Recorded data.

===

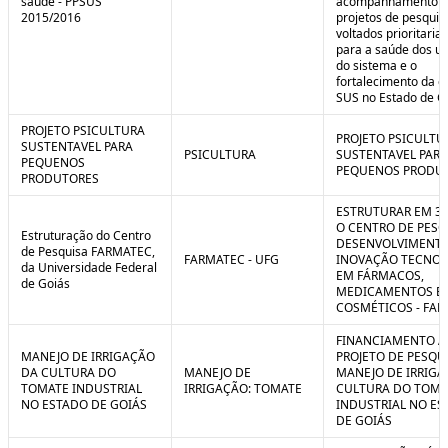
saúde - PPSUS
acompanhamento d
2015/2016
projetos de pesquis
voltados prioritari
para a saúde dos us
do sistema e o
fortalecimento da g
SUS no Estado de G
PROJETO PSICULTURA
PROJETO PSICULTU
SUSTENTAVEL PARA
PSICULTURA
SUSTENTAVEL PARA
PEQUENOS
PEQUENOS PRODU
PRODUTORES
ESTRUTURAR EM 3
O CENTRO DE PESQ
Estruturação do Centro
DESENVOLVIMENTO
de Pesquisa FARMATEC,
FARMATEC - UFG
INOVAÇÃO TECNOL
da Universidade Federal
EM FÁRMACOS,
de Goiás
MEDICAMENTOS E
COSMÉTICOS - FA
FINANCIAMENTO A
MANEJO DE IRRIGAÇÃO
PROJETO DE PESQU
DA CULTURA DO
MANEJO DE
MANEJO DE IRRIGA
TOMATE INDUSTRIAL
IRRIGAÇÃO: TOMATE
CULTURA DO TOMA
NO ESTADO DE GOIÁS
INDUSTRIAL NO ES
DE GOIÁS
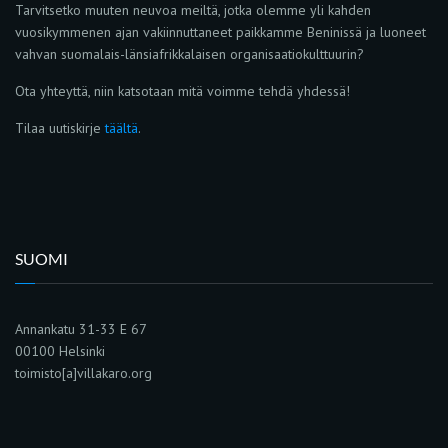
Tarvitsetko muuten neuvoa meiltä, jotka olemme yli kahden
vuosikymmenen ajan vakiinnuttaneet paikkamme Beninissä ja luoneet
vahvan suomalais-länsiafrikkalaisen organisaatiokulttuurin?
Ota yhteyttä, niin katsotaan mitä voimme tehdä yhdessä!
Tilaa uutiskirje
täältä
.
SUOMI
Annankatu 31-33 E 67
00100 Helsinki
toimisto[a]villakaro.org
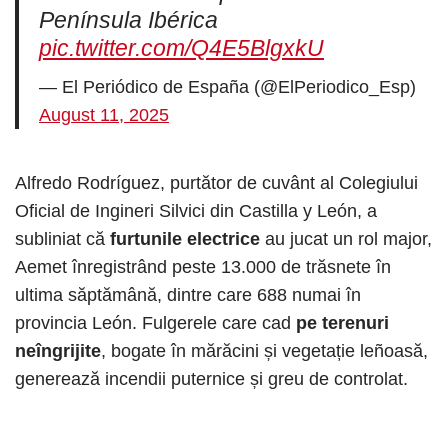
Península Ibérica
pic.twitter.com/Q4E5BlgxkU
— El Periódico de España (@ElPeriodico_Esp)
August 11, 2025
Alfredo Rodríguez, purtător de cuvânt al Colegiului
Oficial de Ingineri Silvici din Castilla y León, a
subliniat că
furtunile electrice
au jucat un rol major,
Aemet înregistrând peste 13.000 de trăsnete în
ultima săptămână, dintre care 688 numai în
provincia León. Fulgerele care cad
pe terenuri
neîngrijite
, bogate în mărăcini și vegetație leñoasă,
generează incendii puternice și greu de controlat.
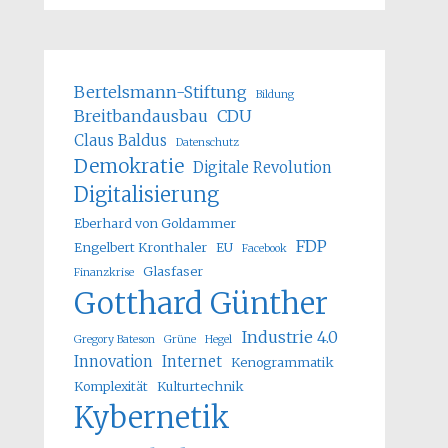
Bertelsmann-Stiftung
Bildung
Breitbandausbau
CDU
Claus Baldus
Datenschutz
Demokratie
Digitale Revolution
Digitalisierung
Eberhard von Goldammer
FDP
Engelbert Kronthaler
EU
Facebook
Glasfaser
Finanzkrise
Gotthard Günther
Industrie 4.0
Gregory Bateson
Grüne
Hegel
Innovation
Internet
Kenogrammatik
Komplexität
Kulturtechnik
Kybernetik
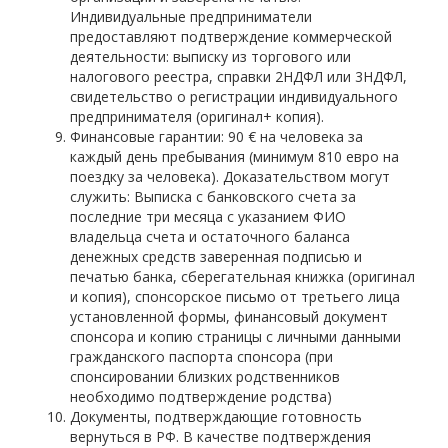
Индивидуальные предприниматели
предоставляют подтверждение коммерческой
деятельности: выписку из торгового или
налогового реестра, справки 2НДФЛ или 3НДФЛ,
свидетельство о регистрации индивидуального
предпринимателя (оригинал+ копия).
Финансовые гарантии: 90 € на человека за
каждый день пребывания (минимум 810 евро на
поездку за человека). Доказательством могут
служить: Выписка с банковского счета за
последние три месяца с указанием ФИО
владельца счета и остаточного баланса
денежных средств заверенная подписью и
печатью банка, сберегательная книжка (оригинал
и копия), спонсорское письмо от третьего лица
установленной формы, финансовый документ
спонсора и копию страницы с личными данными
гражданского паспорта спонсора (при
спонсировании близких родственников
необходимо подтверждение родства)
Документы, подтверждающие готовность
вернуться в РФ. В качестве подтверждения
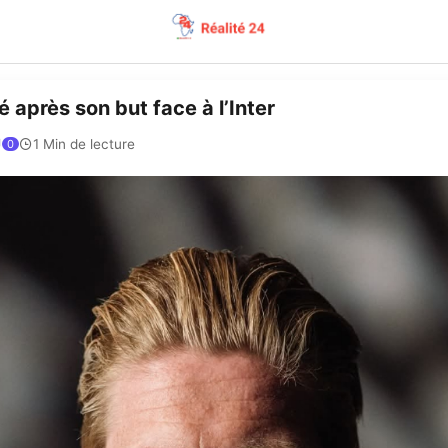
 après son but face à l’Inter
1 Min de lecture
0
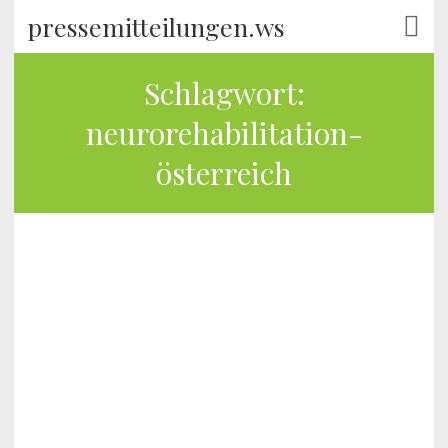
pressemitteilungen.ws
Schlagwort:
neurorehabilitation-
österreich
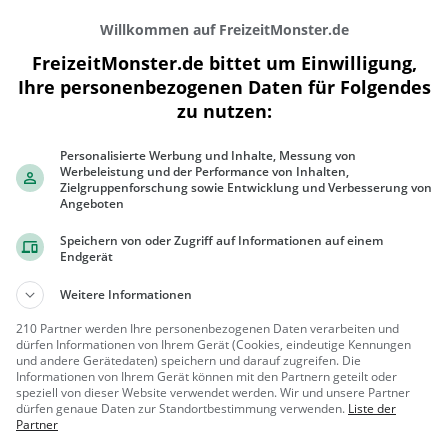
Willkommen auf FreizeitMonster.de
FreizeitMonster.de bittet um Einwilligung,
Ihre personenbezogenen Daten für Folgendes
zu nutzen:
Personalisierte Werbung und Inhalte, Messung von
200 m
Werbeleistung und der Performance von Inhalten,
500 ft
Zielgruppenforschung sowie Entwicklung und Verbesserung von
Angeboten
Speichern von oder Zugriff auf Informationen auf einem
Endgerät
Gaststätten in der Nähe von
Pizzeria A
Weitere Informationen
210 Partner werden Ihre personenbezogenen Daten verarbeiten und
Gaststätte Franke Paus
dürfen Informationen von Ihrem Gerät (Cookies, eindeutige Kennungen
und andere Gerätedaten) speichern und darauf zugreifen. Die
Restaurant in Ahaus
Informationen von Ihrem Gerät können mit den Partnern geteilt oder
speziell von dieser Website verwendet werden. Wir und unsere Partner
Ahaus
Restaura
dürfen genaue Daten zur Standortbestimmung verwenden.
Liste der
Partner
nt, Abendess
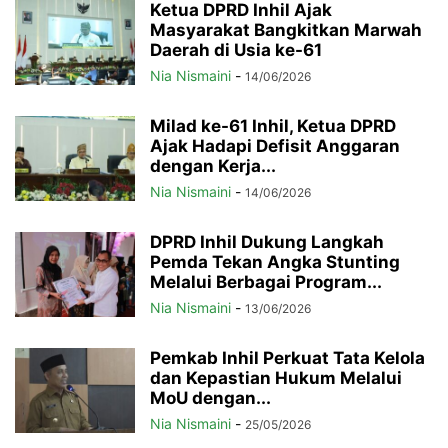
Ketua DPRD Inhil Ajak
Masyarakat Bangkitkan Marwah
Daerah di Usia ke-61
Nia Nismaini
-
14/06/2026
Milad ke-61 Inhil, Ketua DPRD
Ajak Hadapi Defisit Anggaran
dengan Kerja...
Nia Nismaini
-
14/06/2026
DPRD Inhil Dukung Langkah
Pemda Tekan Angka Stunting
Melalui Berbagai Program...
Nia Nismaini
-
13/06/2026
Pemkab Inhil Perkuat Tata Kelola
dan Kepastian Hukum Melalui
MoU dengan...
Nia Nismaini
-
25/05/2026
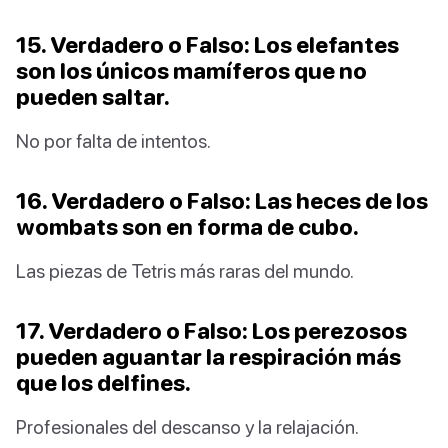
15. Verdadero o Falso: Los elefantes
son los únicos mamíferos que no
pueden saltar.
No por falta de intentos.
16. Verdadero o Falso: Las heces de los
wombats son en forma de cubo.
Las piezas de Tetris más raras del mundo.
17. Verdadero o Falso: Los perezosos
pueden aguantar la respiración más
que los delfines.
Profesionales del descanso y la relajación.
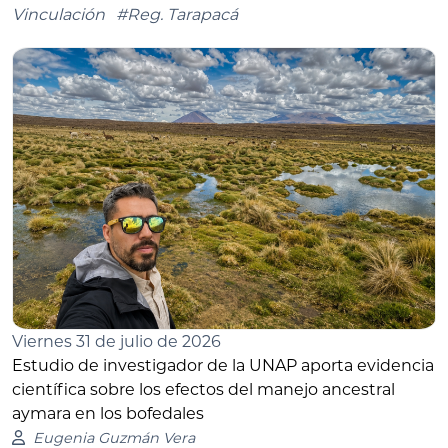
Vinculación
#Reg. Tarapacá
Viernes 31 de julio de 2026
Estudio de investigador de la UNAP aporta evidencia
científica sobre los efectos del manejo ancestral
aymara en los bofedales
Eugenia Guzmán Vera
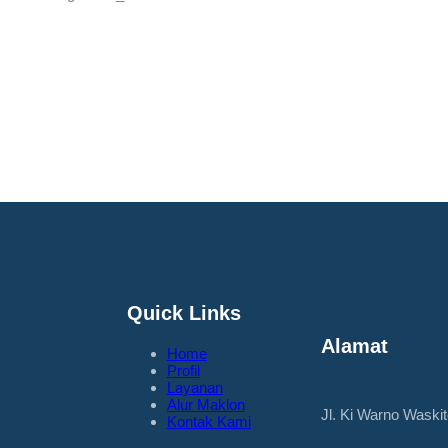
Quick Links
Alamat
Home
Profil
Layanan
Alur Maklon
Jl. Ki Warno Waski
Kontak Kami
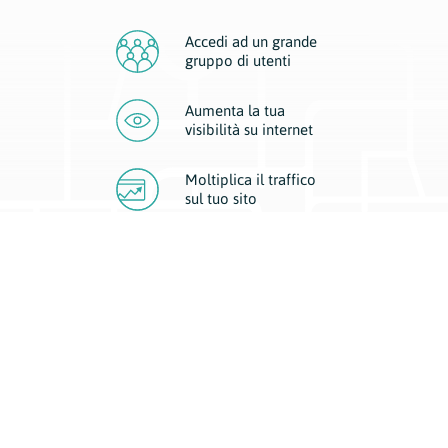
Accedi ad un grande
gruppo di utenti
Aumenta la tua
visibilità
su internet
Moltiplica il traffico
sul
tuo sito
Migliora la visibilità della tua attività con Geoplan.
Il nostro core business è costituito da due forme di comunicazione
d’eccellenza: cartacea e digitale. I progetti multimediali garantiscono ai
nostri inserzionisti una diffusione a 360° grazie a 4 canali di visibilità.
Affissioni, tascabili, web e mobile permettono ai nostri clienti di veicolare
il loro brand ad ogni tipologia di potenziale cliente.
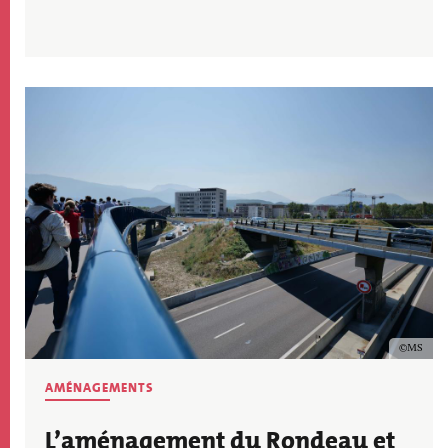
Image
Copyrig
MS
THÉMATIQUE
AMÉNAGEMENTS
ACTU
L’aménagement du Rondeau et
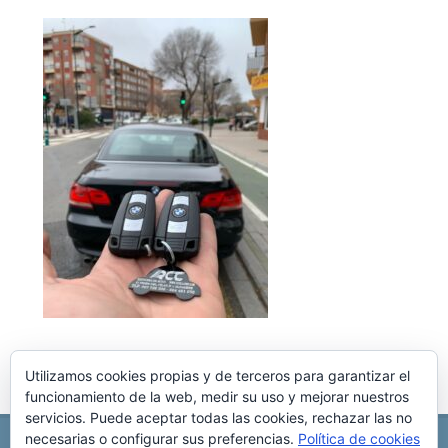
Utilizamos cookies propias y de terceros para garantizar el
funcionamiento de la web, medir su uso y mejorar nuestros
servicios. Puede aceptar todas las cookies, rechazar las no
necesarias o configurar sus preferencias.
Política de cookies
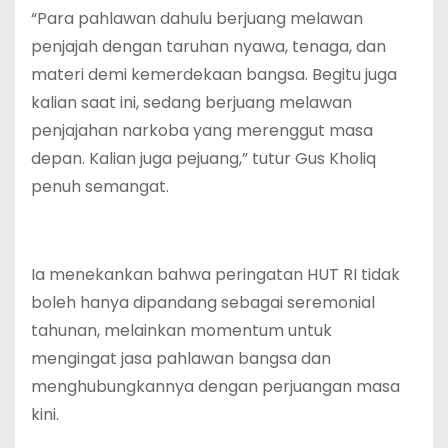
“Para pahlawan dahulu berjuang melawan
penjajah dengan taruhan nyawa, tenaga, dan
materi demi kemerdekaan bangsa. Begitu juga
kalian saat ini, sedang berjuang melawan
penjajahan narkoba yang merenggut masa
depan. Kalian juga pejuang,” tutur Gus Kholiq
penuh semangat.
Ia menekankan bahwa peringatan HUT RI tidak
boleh hanya dipandang sebagai seremonial
tahunan, melainkan momentum untuk
mengingat jasa pahlawan bangsa dan
menghubungkannya dengan perjuangan masa
kini.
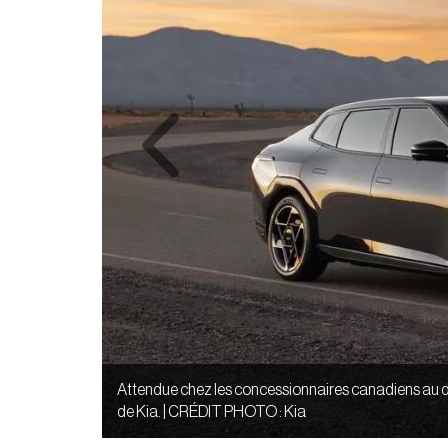
Previous
Attendue chez les concessionnaires canadiens au déb
de Kia. | CRÉDIT PHOTO : Kia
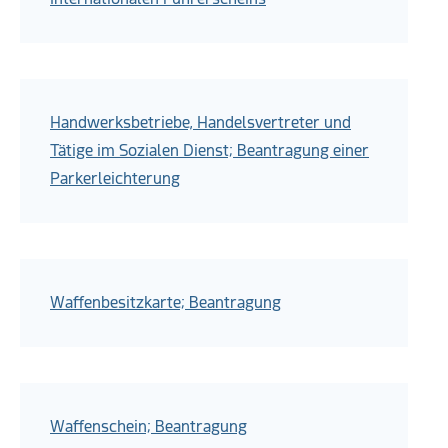
Handwerksbetriebe, Handelsvertreter und
Tätige im Sozialen Dienst; Beantragung einer
Parkerleichterung
Waffenbesitzkarte; Beantragung
Waffenschein; Beantragung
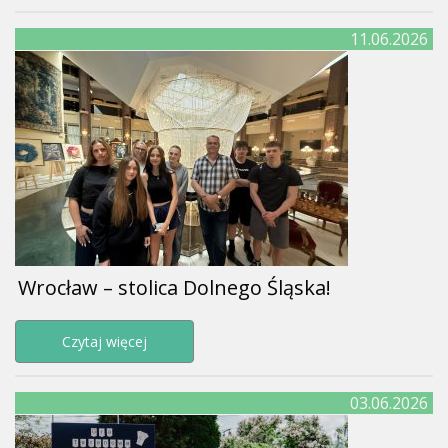
11.06.2026
Wrocław – stolica Dolnego Śląska!
Przejdź do strony Wrocław – stolica Dolnego Ś
Czytaj więcej
03.06.2026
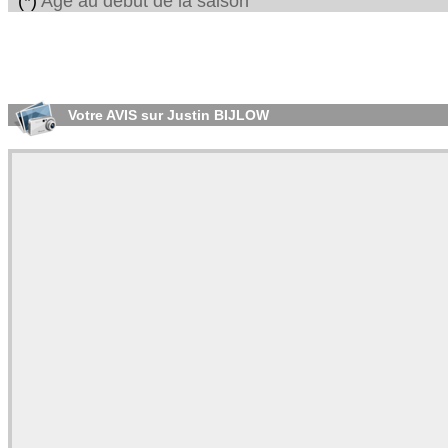
(*)
Age au début de la saison
Votre AVIS sur Justin BIJLOW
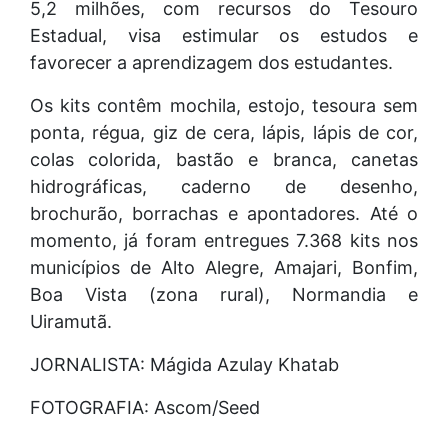
5,2 milhões, com recursos do Tesouro
Estadual, visa estimular os estudos e
favorecer a aprendizagem dos estudantes.
Os kits contêm mochila, estojo, tesoura sem
ponta, régua, giz de cera, lápis, lápis de cor,
colas colorida, bastão e branca, canetas
hidrográficas, caderno de desenho,
brochurão, borrachas e apontadores. Até o
momento, já foram entregues 7.368 kits nos
municípios de Alto Alegre, Amajari, Bonfim,
Boa Vista (zona rural), Normandia e
Uiramutã.
JORNALISTA: Mágida Azulay Khatab
FOTOGRAFIA: Ascom/Seed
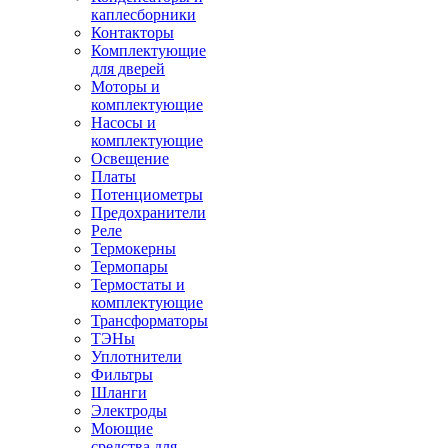
каплесборники
Контакторы
Комплектующие
для дверей
Моторы и
комплектующие
Насосы и
комплектующие
Освещение
Платы
Потенциометры
Предохранители
Реле
Термокерны
Термопары
Термостаты и
комплектующие
Трансформаторы
ТЭНы
Уплотнители
Фильтры
Шланги
Электроды
Моющие
средства для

===

In how many lines of the records does the string "спонсора" occur? Answer with the number alone.

2